Duemila anni fa, né più né meno, uno scrittore che si chiama Publio Ovidio Nasone decise di scrivere un’opera in cui le protagoniste erano tutte donne: Le eroidi. Si tratta di una raccolta di lettere d’amore in cui alcuni personaggi femminili della mitologia, da Elena di Troia a Penelope, Didone, si rivolgono al loro amato, perché il sentimento che nutrono per il destinatario delle lettere è così straziante che cercano sollievo, esprimendolo.
Le lettere d’amore hanno infatti anche questo compito: non solo dare gioia a chi le riceve, ma alleviare la pena di chi le scrive e cerca, attraverso le parole, consolazione. Ovviamente per le eroine tragiche di Ovidio non era prevista nessuna forma di sollievo: cosa avrebbe mai potuto consolare Elena per la fine tragica che la attendeva, per essere stata la causa della distruzione di una civiltà intera? Questo Le nuove eroidi, pubblicato da Harper & Collins, non si discosta molto dalla versione originale del poeta latino: le protagoniste non trovano conforto.
L’operazione letteraria che ha coinvolto alcune tra le scrittrici italiane più lette del momento, affinché indossassero i panni delle figure mitologiche del passato, racconta – inevitabilmente? – di donne tristi o disperate. Eccezion fatta per la scelta dell’autrice Valeria Parrella, novella Didone, che ha deciso di ribaltare la storia della regina di Cartagine e di darle quella facoltà che tutte abbiamo desiderato che avesse: lasciare Enea!
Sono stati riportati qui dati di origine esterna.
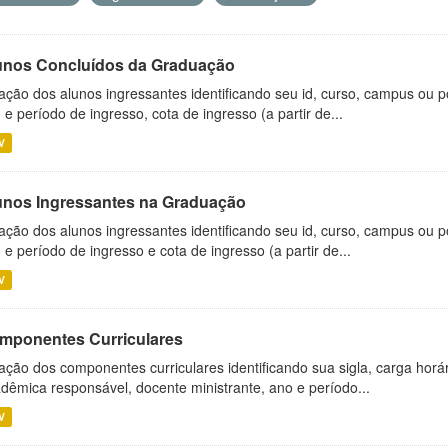
unos Concluídos da Graduação
ação dos alunos ingressantes identificando seu id, curso, campus ou p
 e período de ingresso, cota de ingresso (a partir de...
V
unos Ingressantes na Graduação
ação dos alunos ingressantes identificando seu id, curso, campus ou p
 e período de ingresso e cota de ingresso (a partir de...
V
mponentes Curriculares
ação dos componentes curriculares identificando sua sigla, carga horá
dêmica responsável, docente ministrante, ano e período...
V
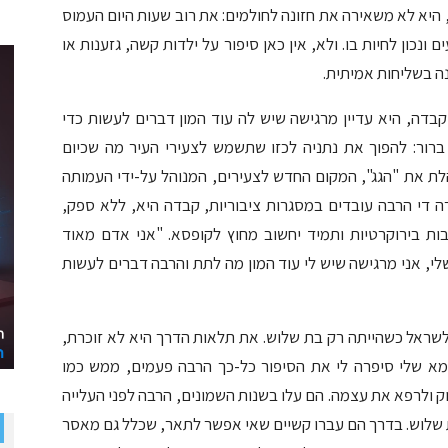
היא לא משאירה את חזונה לחולמים: את רוב שעות היום העמוס
נכון לחיות בו. ולא, אין כאן סיפור על ילדות קשה, גזענות או
נה בשליחות אמיתית.
דה, היא עדיין מרגישה שיש לה עוד המון דברים לעשות כדי
ברור: להפוך את נתניה לכזו שתשמש לצעירי העיר מה שכיום
ת את "הגג", המקום החדש לצעירים, המנוהל על-ידי העמותה
ה די הרבה עובדים במסגרות ציבוריות, קבדה היא, ללא ספק,
ות בירוקרטיות ותמיד יחשוב מחוץ לקופסא. "אני אדם מאוד
י, אני מרגישה שיש לי עוד המון מה לתת והרבה דברים לעשות
 לשראל כשהייתה רק בת שלוש. את תלאות הדרך היא לא זוכרת,
מא שלי סיפרה לי את הסיפור כל-כך הרבה פעמים, ממש כמו
ק ולרפא את עצמה. הם עלו בשנות השמונים, הרבה לפני העלייה
18 ועם תינוקת קטנה בת שלוש. בדרך הם עברו קשיים שאי אפשר לתאר, שכלל גם מאסר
Le altre scrittrici interpellate (Ilaria Bernardini, Caterina Bonvicini, Teresa Ciabatti, Antonella Lattanzi, Michela Murgia, Valeria Parrella, Veronica Raimo, Chiara Valerio) decidono di raccontare il dolore, in modi diversi, ovviamente. Va subito segnalato, infatti, che alcune hanno preferito attualizzare, ambientando nella contemporaneità i miti, le storie delle loro eroine. In questo caso fanno eccezione solo la Deianira di Chiara Valerio ed Elena riscritta da Michela Murgia: inutile negare che ritrovare la moglie di Ercole e la regina di Sparta in un’ambientazione antica dà un certo senso di pace, come quando le cose sono al loro posto.
È vero anche che gli anacronismi su cui si fondano le altre lettere in cui le protagoniste vivono ai giorni nostri sono godibili: molto interessante la scelta di Ilaria Bernardini e Caterina Bonvicini di raccontare il tema dell’emigrazione attraverso la storia di due eroine, Ero e Penelope, figlie del Mediterraneo. Si tratta in entrambi i casi di testi ispirati a fatti realmente accaduti e la tragedia di Ero che nella versione contemporanea perde il suo amato in mare nel tentativo di approdare in Europa, è tra le lettere una di quelle che maggiormente esprime quel dolore inconsolabile che è al cuore del mito e della tragedia classici.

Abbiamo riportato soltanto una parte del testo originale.